PHIL

PHIL 32001 Pragmatism and Philosophy of Science of C.S. Peirce

In this seminar will examine the views of the American pragmatist philosopher C.S. Peirce as they pertain to the nature and methodology of science. The course will be organized around a careful reading of the six essays comprising the series “Illustrations of the Logic of Science,” published by Peirce in Popular Science Monthly in the years 1877-78.  Among the many topics addressed in these essays are: (1). What is the aim of scientific inquiry? (2). What are the conditions for the meaningfulness of a scientific hypothesis? (3). What is the role of probability in science (inverse inference vs. hypothesis testing)? (4). Are there natural laws? (5). What are the grounds for inductive inference? (6) How are we to classify the various sciences? In addition to the six essays mentioned above, we will also consider some of Peirce’s later writings on the subject as well as contemporary interpretations of the Peircean view. (II)

2013-2014 Autumn
Category
American Pragmatism
Philosophy of Science

PHIL 43110 Reasons

In this seminar we will address questions about the nature of reasons and normativity, with a particular eye toward the difficulties philosophy has encountered in attempting to locate our responsiveness to normativity in the causual order. Readings will be drawn from a manuscript in progress as well as a range of work in philosophy of mind and philosophy of action, skewing toward contemporary sources. (III)

2013-2014 Autumn
Category
Philosophy of Action
Philosophy of Mind

PHIL 50008 Michel Foucault: Self, Government, and Regimes of Truth

(CMLT 50008, DVPR 50008, FREN 40008)

A close reading of Michel Foucault’s 1979-80 course at the Collège de France, Du gouvernement des vivants. Foucault’s most extensive course on early Christianity, these lectures examine the relations between the government of the self and regimes of truth through a detailed analysis of Christian penitential practices, with special attention to the practices of exomologēsis and exagoreusis. We will read this course both taking into account Foucault’s sustained interest in ancient thought and with a focus on the more general historical and theoretical conclusions that can be drawn from his analyses. (I)

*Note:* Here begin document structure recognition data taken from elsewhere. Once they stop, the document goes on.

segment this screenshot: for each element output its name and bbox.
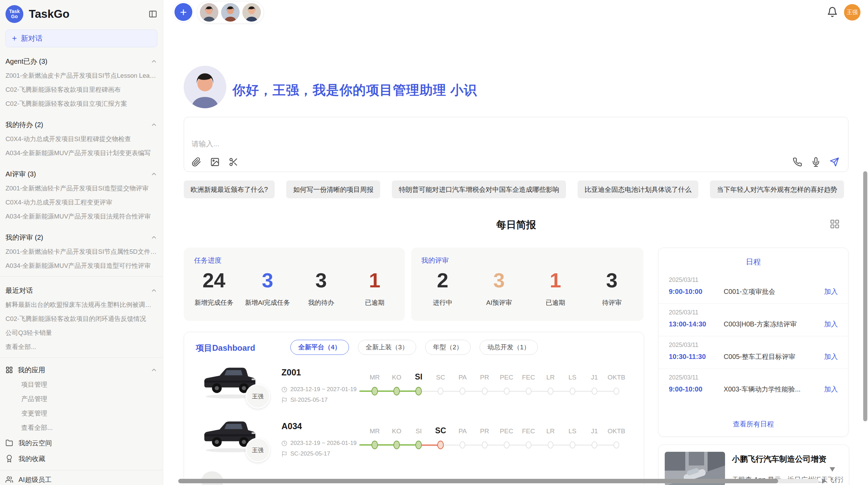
sidebar-item-ai-staff[interactable]: AI超级员工: [5, 472, 157, 485]
user-avatar[interactable]: 王强: [844, 4, 860, 21]
chevron-up-icon[interactable]: [150, 234, 157, 241]
milestone-dot[interactable]: [460, 442, 466, 449]
recent-view-all[interactable]: 查看全部...: [5, 340, 157, 354]
project-row[interactable]: 王强 A034 2023-12-19 ~ 2026-01-19 SC-2025-…: [202, 416, 641, 468]
milestone-dot[interactable]: [614, 388, 619, 395]
milestone-dot[interactable]: [394, 387, 400, 396]
filter-pill[interactable]: 动总开发（1）: [480, 340, 538, 355]
view-all-schedule-link[interactable]: 查看所有日程: [659, 420, 848, 436]
schedule-name: C003|H0B-方案冻结评审: [724, 320, 824, 329]
scroll-right-arrow[interactable]: [822, 479, 827, 484]
recent-chat-item[interactable]: 解释最新出台的欧盟报废车法规再生塑料比例被调至15%...: [5, 298, 157, 312]
sidebar-item[interactable]: C02-飞腾新能源轻客改款项目里程碑画布: [5, 83, 157, 97]
suggestion-chip[interactable]: 欧洲新规最近颁布了什么?: [184, 181, 275, 198]
milestone-dot[interactable]: [415, 441, 422, 449]
sidebar-item[interactable]: Z001-全新燃油皮卡产品开发项目SI节点Lesson Learn报告: [5, 69, 157, 83]
milestone-dot[interactable]: [614, 442, 619, 449]
sidebar-item[interactable]: C02-飞腾新能源轻客改款项目立项汇报方案: [5, 97, 157, 111]
app-item[interactable]: 产品管理: [5, 392, 157, 406]
chevron-up-icon[interactable]: [150, 121, 157, 128]
join-link[interactable]: 加入: [824, 352, 838, 361]
sidebar-group-header-ai-review[interactable]: AI评审 (3): [5, 167, 157, 181]
filter-pill[interactable]: 全新上装（3）: [358, 340, 417, 355]
milestone-dot[interactable]: [415, 387, 422, 396]
recent-chat-item[interactable]: C02-飞腾新能源轻客改款项目的闭环通告反馈情况: [5, 312, 157, 326]
sidebar-collapse-icon[interactable]: [148, 10, 157, 18]
suggestion-chip[interactable]: 特朗普可能对进口汽车增税会对中国车企造成哪些影响: [392, 181, 566, 198]
milestone-dot[interactable]: [504, 442, 509, 449]
milestone-dot[interactable]: [482, 442, 487, 449]
milestone-dot[interactable]: [372, 441, 378, 449]
new-chat-button[interactable]: + 新对话: [5, 29, 157, 47]
send-icon[interactable]: [830, 157, 839, 167]
microphone-icon[interactable]: [811, 157, 821, 167]
horizontal-scrollbar[interactable]: [178, 479, 778, 483]
sidebar-my-apps[interactable]: 我的应用: [5, 362, 157, 377]
milestone-dot[interactable]: [592, 388, 598, 395]
vertical-scrollbar[interactable]: [863, 171, 867, 421]
join-link[interactable]: 加入: [824, 287, 838, 296]
message-input[interactable]: 请输入...: [184, 117, 848, 172]
milestone-dot[interactable]: [547, 442, 553, 449]
milestone-dot[interactable]: [547, 388, 553, 395]
image-icon[interactable]: [210, 157, 220, 167]
chevron-up-icon[interactable]: [150, 366, 157, 373]
project-dates: 2023-12-19 ~ 2027-01-19: [281, 386, 357, 393]
app-item[interactable]: 查看全部...: [5, 421, 157, 435]
sidebar-group-header-my-todo[interactable]: 我的待办 (2): [5, 117, 157, 132]
stat-label: 已逾期: [365, 298, 384, 307]
scroll-down-arrow[interactable]: [830, 467, 835, 472]
scissors-icon[interactable]: [229, 157, 238, 167]
recent-chat-item[interactable]: 公司Q3轻卡销量: [5, 326, 157, 340]
group-title: 我的评审 (2): [5, 233, 43, 242]
milestone-dot[interactable]: [526, 388, 531, 395]
sidebar-item[interactable]: C0X4-动力总成开发项目SI里程碑提交物检查: [5, 132, 157, 146]
milestone-dot[interactable]: [437, 441, 444, 449]
folder-icon: [5, 439, 13, 447]
avatar[interactable]: [221, 3, 240, 22]
sidebar-item[interactable]: Z001-全新燃油轻卡产品开发项目SI节点属性5D文件评审: [5, 245, 157, 259]
chevron-up-icon[interactable]: [150, 287, 157, 294]
milestone-label: J1: [591, 374, 598, 381]
chevron-up-icon[interactable]: [150, 58, 157, 65]
sidebar-item[interactable]: A034-全新新能源MUV产品开发项目法规符合性评审: [5, 209, 157, 223]
sidebar-group-header-agent-done[interactable]: Agent已办 (3): [5, 54, 157, 69]
project-row[interactable]: 王强 Z001 2023-12-19 ~ 2027-01-19 SI-2025-…: [202, 362, 641, 414]
phone-icon[interactable]: [793, 157, 802, 167]
join-link[interactable]: 加入: [824, 385, 838, 394]
milestone-dot[interactable]: [569, 442, 575, 449]
sidebar-item-favorites[interactable]: 我的收藏: [5, 451, 157, 467]
sidebar-group-header-my-review[interactable]: 我的评审 (2): [5, 230, 157, 245]
filter-pill[interactable]: 年型（2）: [425, 340, 471, 355]
milestone-dot[interactable]: [504, 388, 509, 395]
milestone-dot[interactable]: [569, 388, 575, 395]
join-link[interactable]: 加入: [824, 320, 838, 329]
suggestion-chip[interactable]: 比亚迪全固态电池计划具体说了什么: [578, 181, 698, 198]
sidebar-item[interactable]: C0X4-动力总成开发项目工程变更评审: [5, 195, 157, 209]
stat-value: 1: [550, 270, 561, 291]
filter-pill[interactable]: 全新平台（4）: [290, 340, 349, 355]
sidebar-item-cloud-space[interactable]: 我的云空间: [5, 435, 157, 451]
milestone-dot[interactable]: [460, 388, 466, 395]
suggestion-chip[interactable]: 如何写一份清晰的项目周报: [286, 181, 380, 198]
sidebar-item[interactable]: A034-全新新能源MUV产品开发项目造型可行性评审: [5, 259, 157, 273]
sidebar-item[interactable]: Z001-全新燃油轻卡产品开发项目SI造型提交物评审: [5, 181, 157, 195]
new-session-button[interactable]: +: [174, 3, 192, 21]
app-item[interactable]: 项目管理: [5, 377, 157, 392]
chevron-up-icon[interactable]: [150, 171, 157, 177]
milestone-dot[interactable]: [372, 387, 378, 396]
avatar[interactable]: [200, 3, 218, 22]
sidebar-group-header-recent[interactable]: 最近对话: [5, 283, 157, 298]
milestone-dot[interactable]: [394, 441, 400, 449]
milestone-dot[interactable]: [482, 388, 487, 395]
app-item[interactable]: 变更管理: [5, 406, 157, 421]
suggestion-chip[interactable]: 当下年轻人对汽车外观有怎样的喜好趋势: [710, 181, 844, 198]
milestone-dot[interactable]: [592, 442, 598, 449]
briefing-layout-icon[interactable]: [830, 219, 840, 229]
milestone-dot[interactable]: [526, 442, 531, 449]
sidebar-item[interactable]: A034-全新新能源MUV产品开发项目计划变更表编写: [5, 146, 157, 160]
milestone-dot[interactable]: [438, 388, 444, 395]
avatar[interactable]: [242, 3, 261, 22]
notification-bell-icon[interactable]: [827, 7, 838, 17]
paperclip-icon[interactable]: [192, 157, 201, 167]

Limited enrollment; Students interested in taking for credit should attend first seminar before registering. Reading knowledge of French required. Consent Only.

2013-2014 Autumn
Category
Continental Philosophy
Social/Political Philosophy

PHIL 50100 First Year Seminar

This course meets in Autumn and Winter quarters.

Enrollment limited to first-year graduate students.

2013-2014 Autumn

PHIL 50122 The Writings of Johannes Climacus

(SCTH 55506)

Søren Kierkegaard created a pseudonymous author Johannes Climacus, who is cited as the author of Philosophical Crumbs as well as The Concluding Unscientific Postscript to Philosophical Crumbs.  This course will begin with a careful reading of Philosophical Crumbs.  If there is time, we will go on to The Concluding Unscientific Postscript.  This course is open to graduate students in the Committee on Social Thought and in the Philosophy Department.  For all other students, permission of the instructor is required.

Consent of Instructor.

2013-2014 Autumn
Category
Continental Philosophy

PHIL 50250 Greek Tragedy and Philosophy

(RETH 50250, LAWS 96303)

Ancient Greek tragedy has been of continuous interest to philosophers, whether they love it or hate it. But they do not agree about what it is and does, or about what insights it offers. This seminar will study the tragic festivals and a select number of tragedies, also consulting some modern studies of ancient tragedy. Then we shall turn to philosophical accounts of the tragic genre, including Plato, Aristotle, the Greek and Roman Stoics, Seneca, Lessing, Schlegel, Hegel, Schopenhauer, Nietzsche, Iris Murdoch, and Bernard Williams. If we have time we will include some study of ancient Greek comedy and its philosophical significance. (I) (IV)

Admission by permission of the instructor. Permission must be sought in writing by September 15. An undergraduate major in philosophy or some equivalent solid philosophy preparation, OR a solid grounding in Classics, including language training. In other words, those who qualify on the basis of philosophical background do not have to know ancient Greek, but someone without such preparation may be admitted on the basis of knowledge of Greek and other Classics training of the sort typical of our Ph.D. students in Classics. An extra section will be held for those who can read some of the materials in Greek.

2013-2014 Autumn
Category
Ancient Philosophy

PHIL 51200 Workshop: Law and Philosophy: Life and Death

(LAWS 61512, RETH 51301, HMRT 51301, PLSC 51512, GNSE 50101)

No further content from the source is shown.